On Kamala Harris

On Kamala Harris, by Kevin Williamson.

Joe Biden has named his 2020 running mate: authoritarianism.

American prosecutors wield awesome and terrible powers that lend themselves easily to abuse, and Senator Kamala Harris, formerly the attorney general of California, is an enthusiastic abuser of them.

Harris was a leader in the junta of Democratic state attorneys general that attempted to criminalize dissent in the matter of global warming, using her office’s investigatory powers to target and harass non-profit policy groups while she and her counterpart in New York attempted to shake down Exxon on phony fraud cases.

Until she was stopped by a federal court, Harris was laying subpoenas on organizations such as the Americans for Prosperity Foundation, a conservative-leaning group that is critical of Democratic global-warming proposals. She demanded private information that the organizations were not legally obliged to disclose, including financial information and donor lists, in order to be able to subject the supporters of right-leaning groups to legal and financial harassment. This was, as a federal judge confirmed, an obvious and unquestionable violation of the First Amendment.

It was also a serious abuse of power. Harris’s actions were coordinated with those of then attorney general Eric Schneiderman in New York, who argued — preposterously — that Exxon’s taking a different view of global warming was a form of securities fraud. This isn’t a conspiracy theory: They held a press conference and organized their effort into a committee, which they called AGs United for Clean Power. …
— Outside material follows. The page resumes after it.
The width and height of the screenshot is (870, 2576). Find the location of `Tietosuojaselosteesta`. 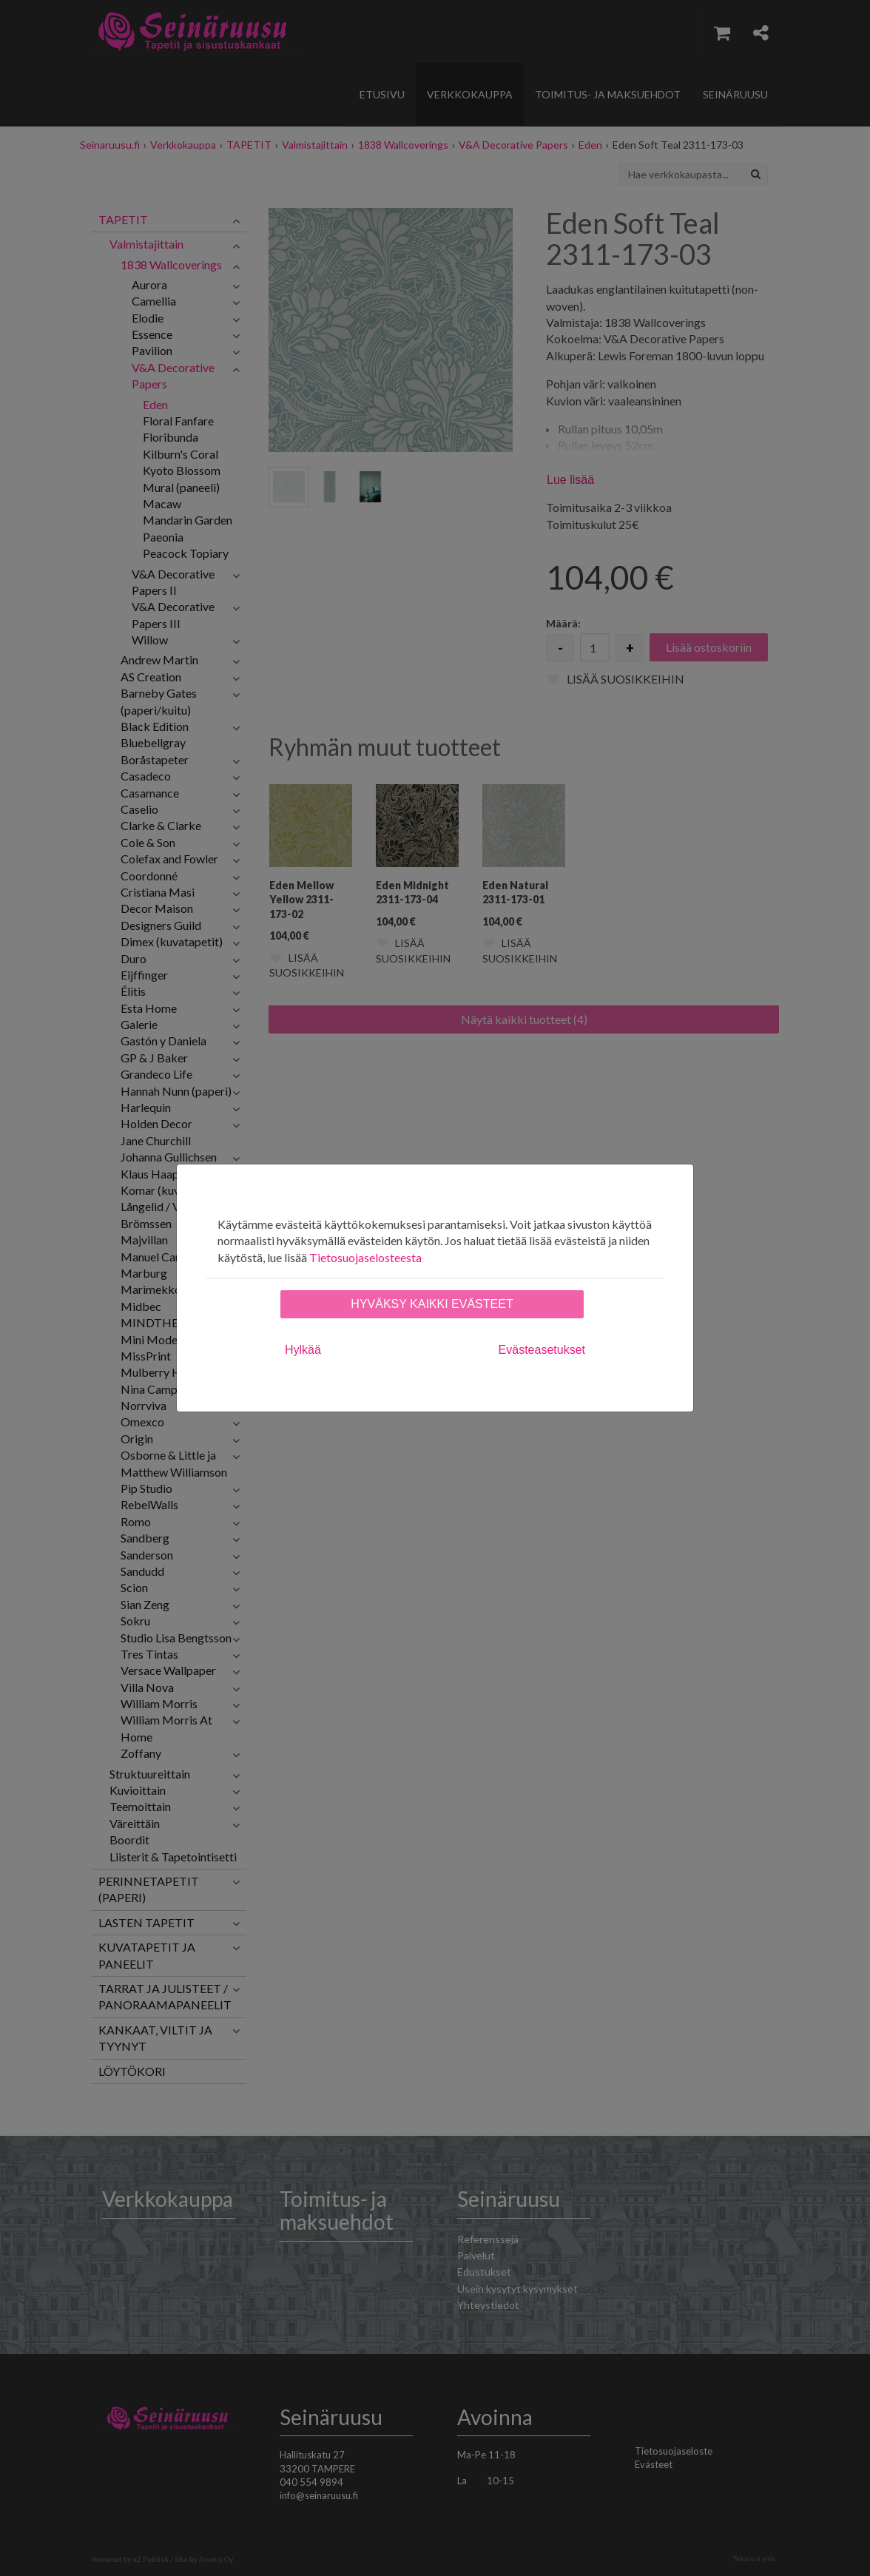 Tietosuojaselosteesta is located at coordinates (365, 1257).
Democratic voices in the media were calling for the authorities to — this part is even less subtle —“arrest climate change deniers,” a project to which activists such as Robert F. Kennedy, Jr. lent their voices. And this was not idle talk: As with Harris’s abusive investigation in California, a legal pretext was offered, albeit a patently ridiculous one.
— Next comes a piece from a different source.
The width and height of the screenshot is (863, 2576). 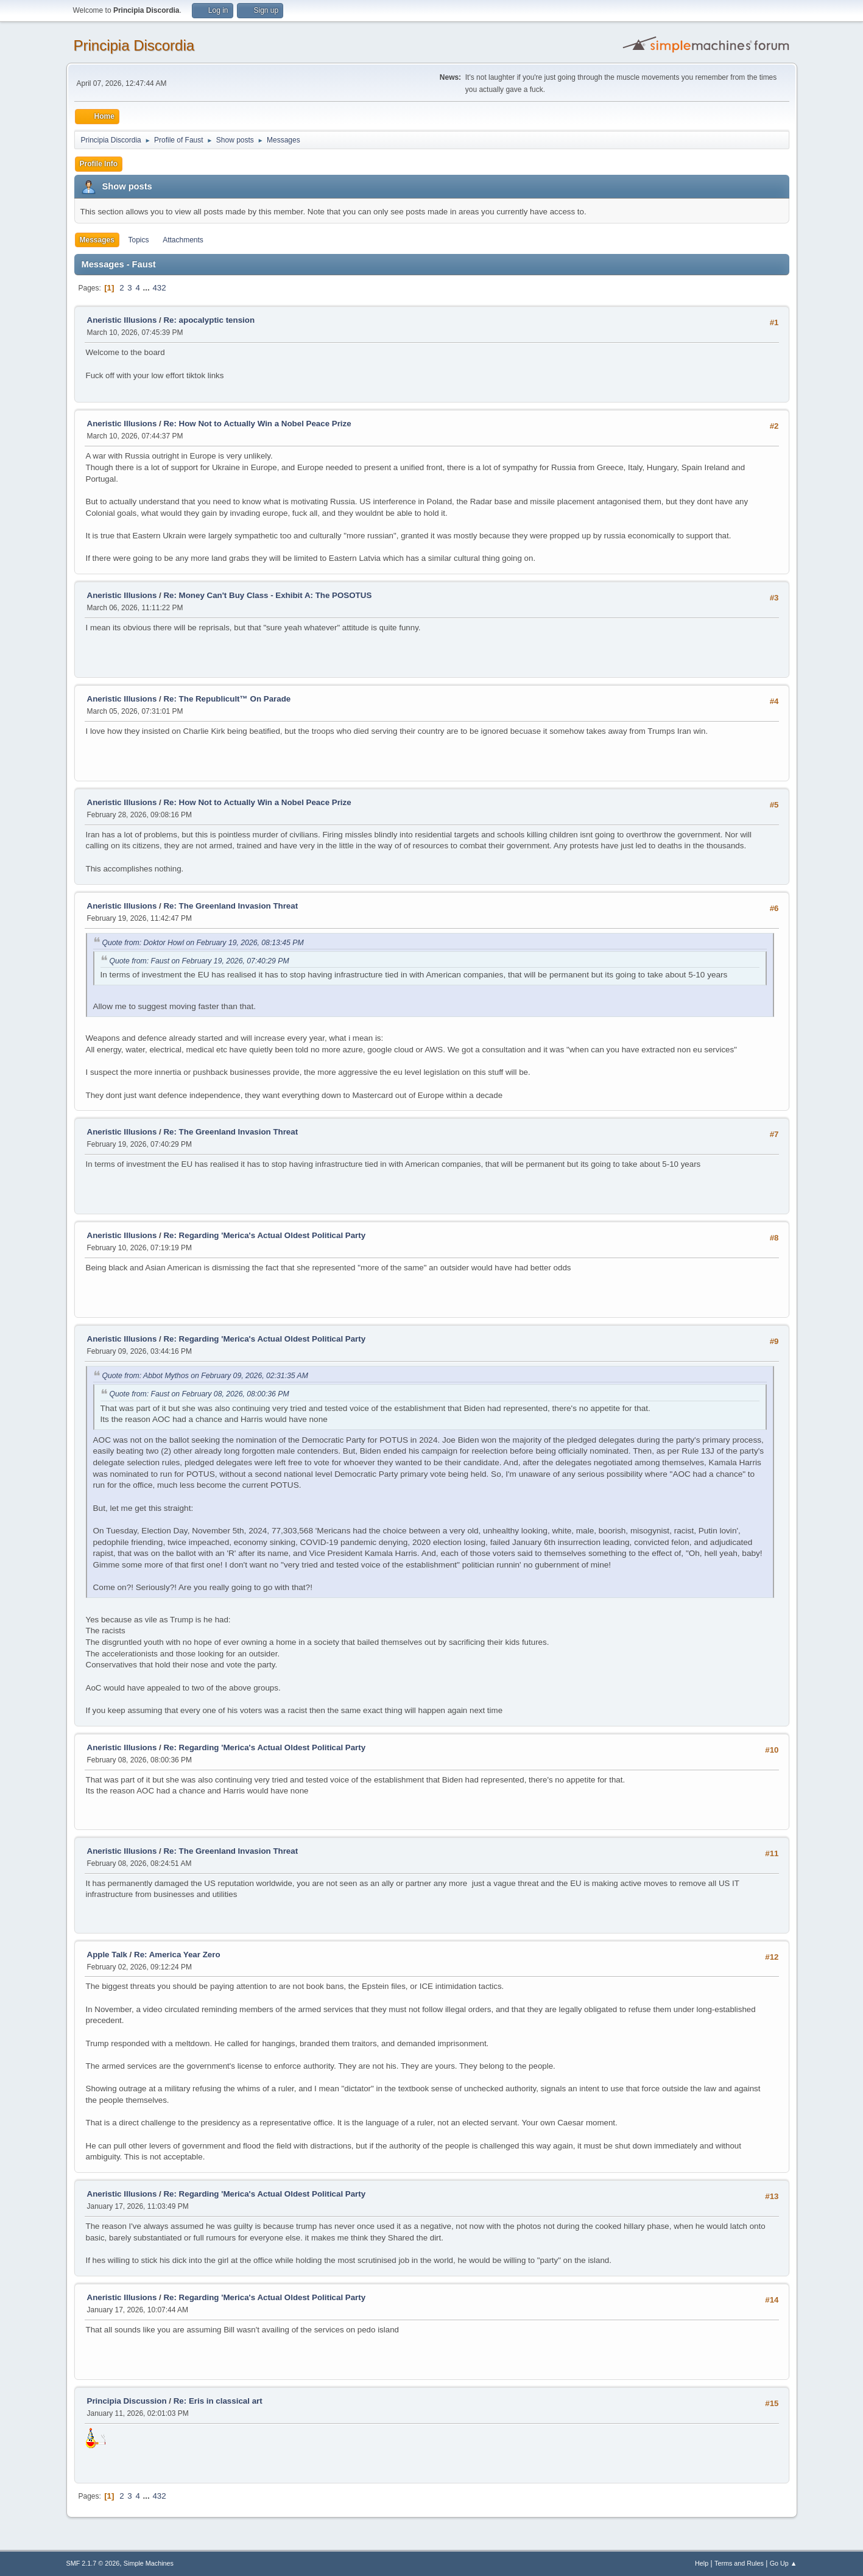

Harris’s self-serving prosecutorial abuses have been directed at political enemies, but they also put hundreds — maybe thousands — of people in jail or at risk of prosecution on wrongful grounds when it suited her agenda. As Lara Bazelon of the Loyola law school wrote in the New York Times:

Ms. Harris fought tooth and nail to uphold wrongful convictions that had been secured through official misconduct that included evidence tampering, false testimony and the suppression of crucial information by prosecutors. …

In the context of Harris’s political vendettas, that eagerness to engage in “systemic violation of the defendants’ constitutional rights” is particularly terrifying.

She seems to be the type of person the founding fathers of the US were trying to prevent from coming to rule.

James Best:

At the close of the Constitutional Convention of 1787, Franklin was queried as he left Independence Hall on the final day of deliberation. … A lady asked Dr. Franklin “Well Doctor what have we got, a republic or a monarchy.” Franklin replied, “A republic . . . if you can keep it.”

Our Constitution created a limited representative republic. A republic is different from a democracy. In a democracy, the majority can directly make laws, while in a republic, elected representatives make laws. Basically, in a pure democracy, the majority has unlimited power, whereas in a republic, a written constitution limits the majority and provides safeguards for the individual and minorities.

Harris would move the US further towards an ethos of tribalism and “might makes right”, away from a system of rules and safeguards for all.